▶ _Data to examine_:
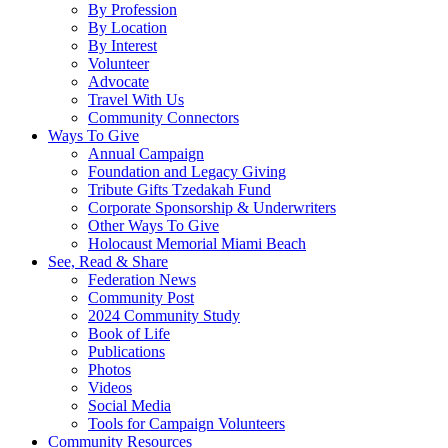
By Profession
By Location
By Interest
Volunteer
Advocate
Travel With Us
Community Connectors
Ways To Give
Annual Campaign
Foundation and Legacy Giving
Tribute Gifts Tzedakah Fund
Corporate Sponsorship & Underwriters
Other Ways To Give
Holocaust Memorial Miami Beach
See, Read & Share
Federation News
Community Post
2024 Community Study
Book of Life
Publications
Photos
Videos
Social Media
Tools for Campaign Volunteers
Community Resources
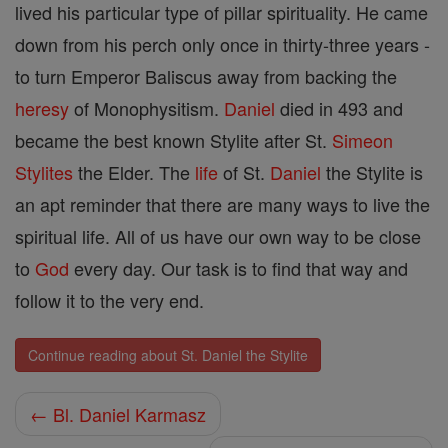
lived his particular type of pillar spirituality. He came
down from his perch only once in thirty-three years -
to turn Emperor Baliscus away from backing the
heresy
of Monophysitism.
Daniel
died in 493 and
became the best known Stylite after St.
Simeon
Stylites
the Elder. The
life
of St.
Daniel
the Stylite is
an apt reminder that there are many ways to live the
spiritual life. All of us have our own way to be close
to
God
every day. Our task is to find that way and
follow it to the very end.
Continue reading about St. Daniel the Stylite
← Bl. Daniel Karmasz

▶ _Required action_: Retype exactly the span of lines from the one with "Travel With Us" through the one with "Social Media"; include both ends and omit the rest of the material.

▶ _Solution for this exercise_:
Travel With Us
Community Connectors
Ways To Give
Annual Campaign
Foundation and Legacy Giving
Tribute Gifts Tzedakah Fund
Corporate Sponsorship & Underwriters
Other Ways To Give
Holocaust Memorial Miami Beach
See, Read & Share
Federation News
Community Post
2024 Community Study
Book of Life
Publications
Photos
Videos
Social Media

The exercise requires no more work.